ADMT is unable to connect to domain controller
\\domaincontroller.sourcedomain.local, in domain sourcedomain.local. Access is denied.

Morgan Che posted up multiple causes for this error on the following forum thread:

I had a different problem to the ones mentioned on the above forum thread. One of my forests was setup with whats called a single labelled domain name. ADMT was having difficulties communicating with all domains within the single labelled forest.

To resolve this on the ADMT server I needed to add a DWORD registry key "AllowSingleLabelDnsDomain" with a decimal value of 1.

ADMT was then able to communicate with all domains in the forest which had a single labelled root domain.

For more information on this registry key please see:


  1. I have no words for this great post such a awe-some information i got gathered. Thanks to Author.

  2. I am the first time on this site and am really enthusiastic about and so many good articles .domain name hosting

  3. I wish you continued success and a very nice page

  4. I've been scratching my head and wondering how long it was going to take me to figure this out. Thank you for spelling it out for me. Looking forward to more posts like this in the future.

    hard drive data recovery hardware

  5. Any thoughts on the below issue? I am getting the same error, just a different scenario. What would you do for this?
    I am having difficulty migrating a DMZ domain to an internal domain. I just need to migrate users, groups and passwords. The target domain is (a tree root domain of which is in the Forest with 4 total domains. The source of the migration is in the Forest (also a tree root domain). Both domains in the RootB Forest ( and are in the DMZ. There is a one-way Forest trust (That is Transitive) between and ( is listed as a Domain trusted by this domain (outgoing trusts) in & is listed as a Domain that trust this domain (incoming trusts) in contains the DNS servers for all of the domains (the 4 domains in Forest and 2 domains in the Forest). So I didn't have to do anything with DNS to create a two-way external non-transitive trust between and The trust was established and validated.

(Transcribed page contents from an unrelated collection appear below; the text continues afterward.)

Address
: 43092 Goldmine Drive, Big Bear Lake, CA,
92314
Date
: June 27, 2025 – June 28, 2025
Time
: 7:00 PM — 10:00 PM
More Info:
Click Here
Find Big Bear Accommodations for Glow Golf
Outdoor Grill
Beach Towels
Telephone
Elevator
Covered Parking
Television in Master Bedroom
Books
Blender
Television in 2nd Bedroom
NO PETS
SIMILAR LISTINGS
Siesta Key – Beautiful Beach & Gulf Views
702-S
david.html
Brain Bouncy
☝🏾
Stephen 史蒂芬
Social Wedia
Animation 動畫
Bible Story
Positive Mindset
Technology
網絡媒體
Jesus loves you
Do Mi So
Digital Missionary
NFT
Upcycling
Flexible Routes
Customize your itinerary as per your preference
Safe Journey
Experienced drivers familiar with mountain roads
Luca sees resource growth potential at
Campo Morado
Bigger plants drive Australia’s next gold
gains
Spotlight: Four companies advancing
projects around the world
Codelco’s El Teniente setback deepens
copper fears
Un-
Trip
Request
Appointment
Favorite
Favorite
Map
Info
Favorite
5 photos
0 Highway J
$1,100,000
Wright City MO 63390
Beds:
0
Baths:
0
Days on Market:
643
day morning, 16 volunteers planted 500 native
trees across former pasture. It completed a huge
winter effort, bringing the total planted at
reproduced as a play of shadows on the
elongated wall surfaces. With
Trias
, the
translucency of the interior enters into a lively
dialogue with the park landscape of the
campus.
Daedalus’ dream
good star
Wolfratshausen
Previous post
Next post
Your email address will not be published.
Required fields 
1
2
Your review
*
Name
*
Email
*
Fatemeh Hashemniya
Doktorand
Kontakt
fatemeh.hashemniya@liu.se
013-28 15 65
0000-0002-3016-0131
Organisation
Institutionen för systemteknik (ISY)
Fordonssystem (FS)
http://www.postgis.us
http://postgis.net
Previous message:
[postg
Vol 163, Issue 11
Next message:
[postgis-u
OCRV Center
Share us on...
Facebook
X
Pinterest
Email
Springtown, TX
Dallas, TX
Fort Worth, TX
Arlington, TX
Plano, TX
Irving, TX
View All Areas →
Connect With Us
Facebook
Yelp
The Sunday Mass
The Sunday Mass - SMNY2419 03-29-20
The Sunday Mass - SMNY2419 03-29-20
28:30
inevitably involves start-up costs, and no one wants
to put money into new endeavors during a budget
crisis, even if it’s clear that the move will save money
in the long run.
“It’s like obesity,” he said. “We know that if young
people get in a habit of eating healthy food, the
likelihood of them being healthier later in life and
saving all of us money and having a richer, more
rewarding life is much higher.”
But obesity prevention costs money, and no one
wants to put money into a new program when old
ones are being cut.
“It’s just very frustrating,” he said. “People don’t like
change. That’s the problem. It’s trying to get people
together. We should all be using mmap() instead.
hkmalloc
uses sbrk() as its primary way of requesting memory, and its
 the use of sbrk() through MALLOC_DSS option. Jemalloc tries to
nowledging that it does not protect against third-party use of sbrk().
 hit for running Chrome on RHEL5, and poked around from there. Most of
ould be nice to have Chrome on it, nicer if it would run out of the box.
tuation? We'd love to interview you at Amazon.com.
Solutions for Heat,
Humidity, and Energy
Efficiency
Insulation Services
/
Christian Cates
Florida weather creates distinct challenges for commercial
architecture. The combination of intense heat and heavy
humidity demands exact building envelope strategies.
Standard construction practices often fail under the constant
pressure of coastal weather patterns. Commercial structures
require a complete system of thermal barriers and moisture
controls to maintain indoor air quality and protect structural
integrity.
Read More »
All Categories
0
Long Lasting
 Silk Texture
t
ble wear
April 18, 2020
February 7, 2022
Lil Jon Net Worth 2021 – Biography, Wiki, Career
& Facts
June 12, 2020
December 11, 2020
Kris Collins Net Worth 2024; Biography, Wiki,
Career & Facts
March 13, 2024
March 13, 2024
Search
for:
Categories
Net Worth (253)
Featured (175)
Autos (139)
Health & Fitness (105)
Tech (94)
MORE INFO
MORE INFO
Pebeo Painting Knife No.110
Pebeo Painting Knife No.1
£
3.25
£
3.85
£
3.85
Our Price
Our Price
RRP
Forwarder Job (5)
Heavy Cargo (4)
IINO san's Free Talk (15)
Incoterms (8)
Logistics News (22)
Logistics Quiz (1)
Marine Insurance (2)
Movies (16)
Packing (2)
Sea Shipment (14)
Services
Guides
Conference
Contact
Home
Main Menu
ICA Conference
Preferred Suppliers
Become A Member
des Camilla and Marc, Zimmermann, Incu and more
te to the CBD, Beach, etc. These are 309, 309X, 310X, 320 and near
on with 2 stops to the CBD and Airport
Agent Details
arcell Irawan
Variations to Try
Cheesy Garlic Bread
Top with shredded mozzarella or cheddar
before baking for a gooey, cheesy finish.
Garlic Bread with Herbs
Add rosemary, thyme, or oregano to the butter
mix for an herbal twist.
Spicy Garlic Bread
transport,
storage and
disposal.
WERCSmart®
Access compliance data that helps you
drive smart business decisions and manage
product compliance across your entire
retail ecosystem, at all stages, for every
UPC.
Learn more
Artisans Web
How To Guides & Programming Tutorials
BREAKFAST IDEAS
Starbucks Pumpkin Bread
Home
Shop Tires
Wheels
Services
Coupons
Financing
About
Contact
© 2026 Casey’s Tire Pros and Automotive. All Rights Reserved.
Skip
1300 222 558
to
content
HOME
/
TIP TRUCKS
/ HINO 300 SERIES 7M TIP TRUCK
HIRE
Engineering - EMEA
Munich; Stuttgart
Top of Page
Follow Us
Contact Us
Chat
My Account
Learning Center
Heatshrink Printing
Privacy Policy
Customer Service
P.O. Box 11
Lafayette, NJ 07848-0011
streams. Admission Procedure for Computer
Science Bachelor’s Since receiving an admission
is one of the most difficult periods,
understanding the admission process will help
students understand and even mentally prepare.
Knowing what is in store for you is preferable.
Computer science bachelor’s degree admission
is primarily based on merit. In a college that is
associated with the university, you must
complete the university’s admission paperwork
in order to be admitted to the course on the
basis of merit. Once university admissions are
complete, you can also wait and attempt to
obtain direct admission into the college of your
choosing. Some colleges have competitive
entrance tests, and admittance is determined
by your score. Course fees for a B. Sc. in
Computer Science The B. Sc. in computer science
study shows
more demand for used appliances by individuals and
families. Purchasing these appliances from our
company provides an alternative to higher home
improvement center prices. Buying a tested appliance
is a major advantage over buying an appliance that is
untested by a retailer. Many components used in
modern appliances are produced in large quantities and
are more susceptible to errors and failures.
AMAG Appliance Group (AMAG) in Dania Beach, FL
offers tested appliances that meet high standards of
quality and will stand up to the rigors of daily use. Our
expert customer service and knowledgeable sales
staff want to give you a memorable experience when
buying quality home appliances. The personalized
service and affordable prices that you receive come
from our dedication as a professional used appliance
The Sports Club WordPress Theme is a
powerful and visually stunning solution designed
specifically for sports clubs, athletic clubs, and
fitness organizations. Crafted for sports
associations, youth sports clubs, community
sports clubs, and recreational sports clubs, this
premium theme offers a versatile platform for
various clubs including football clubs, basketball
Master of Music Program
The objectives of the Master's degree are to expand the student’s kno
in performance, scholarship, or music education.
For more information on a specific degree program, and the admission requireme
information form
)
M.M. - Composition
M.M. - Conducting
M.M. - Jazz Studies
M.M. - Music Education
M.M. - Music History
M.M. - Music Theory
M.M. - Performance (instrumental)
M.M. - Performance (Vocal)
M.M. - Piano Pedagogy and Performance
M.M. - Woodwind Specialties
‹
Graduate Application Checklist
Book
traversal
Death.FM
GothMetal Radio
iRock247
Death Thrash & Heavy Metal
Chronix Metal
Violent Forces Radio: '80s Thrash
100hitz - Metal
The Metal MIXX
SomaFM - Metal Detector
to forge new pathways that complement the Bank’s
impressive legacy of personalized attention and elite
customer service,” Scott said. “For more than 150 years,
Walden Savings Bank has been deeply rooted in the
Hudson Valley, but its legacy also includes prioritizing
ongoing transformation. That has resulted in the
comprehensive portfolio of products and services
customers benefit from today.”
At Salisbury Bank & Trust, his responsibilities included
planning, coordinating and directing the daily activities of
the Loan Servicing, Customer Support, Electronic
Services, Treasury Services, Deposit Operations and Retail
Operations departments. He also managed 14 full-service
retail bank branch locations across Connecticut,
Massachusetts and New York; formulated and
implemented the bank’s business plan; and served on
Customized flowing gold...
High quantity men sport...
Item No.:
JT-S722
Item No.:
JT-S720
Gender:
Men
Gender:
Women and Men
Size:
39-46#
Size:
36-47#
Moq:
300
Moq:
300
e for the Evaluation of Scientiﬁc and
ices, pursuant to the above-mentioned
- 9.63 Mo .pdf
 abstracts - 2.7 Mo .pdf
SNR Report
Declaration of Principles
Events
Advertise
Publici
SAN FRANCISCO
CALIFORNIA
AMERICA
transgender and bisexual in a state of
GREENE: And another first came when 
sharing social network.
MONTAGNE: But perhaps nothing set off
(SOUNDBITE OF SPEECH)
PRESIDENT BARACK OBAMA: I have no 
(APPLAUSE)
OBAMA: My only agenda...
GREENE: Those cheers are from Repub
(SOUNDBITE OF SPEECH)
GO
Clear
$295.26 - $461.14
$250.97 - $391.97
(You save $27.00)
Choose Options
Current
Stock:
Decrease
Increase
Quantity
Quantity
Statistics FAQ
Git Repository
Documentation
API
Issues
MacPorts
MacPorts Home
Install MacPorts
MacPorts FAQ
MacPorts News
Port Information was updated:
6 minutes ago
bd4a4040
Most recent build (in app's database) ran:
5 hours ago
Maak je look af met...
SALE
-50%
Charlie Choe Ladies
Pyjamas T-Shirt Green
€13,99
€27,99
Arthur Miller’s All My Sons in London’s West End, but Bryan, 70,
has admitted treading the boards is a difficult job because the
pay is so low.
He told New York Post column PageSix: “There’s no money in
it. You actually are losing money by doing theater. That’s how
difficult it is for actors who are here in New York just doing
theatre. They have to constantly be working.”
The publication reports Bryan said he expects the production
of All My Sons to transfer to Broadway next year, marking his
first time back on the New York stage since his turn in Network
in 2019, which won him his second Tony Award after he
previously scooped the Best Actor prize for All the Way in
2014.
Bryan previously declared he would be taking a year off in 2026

I built a temporary server named TEMPADMT to run ADMT v3.2 in the (target) that runs SQL Server Express 2008 SP1. ADMT v3.2 installed without any issues. I installed PES on's PDC, generated a key and applied it (that went smooth). My issue is when I open ADMT and go to select the Source and Target domains. The Source ( is not listed, but I am able to type it in and it finds the two domain controllers in the domain. The Target ( is listed and I am able to select it and the domain controller no problem. When I click next I get the following Error: ADMT is unable to connect to domain controller \\ in domain Access is denied. (0x80070005). I tried logging in to the TEMPADMT server with the admin account and running it with those credentials, but I get the same error, this time for - Error: ADMT is unable to connect to domain controller \\ in domain Access is denied (0x80070005). I built a test setup (the best I could - 5 servers (one for each domain) I was not able to build the DMZ in the test lab) to try to duplicate the issue but was unable to replicate the problem... unless I removed the external trust and then I was presented with the same error. I validated the trusts and made sure they were active and running. In order to try this migration I had my security team open Any>Any firewall rules (inbound and outbound) between 1)'s PDC and's PDC 2) and's PDC. Any help is much apprecaited.

  6. Hello, i am glad to read the whole content of this blog and am very excited and happy to say that the webmaster has done a very good job here.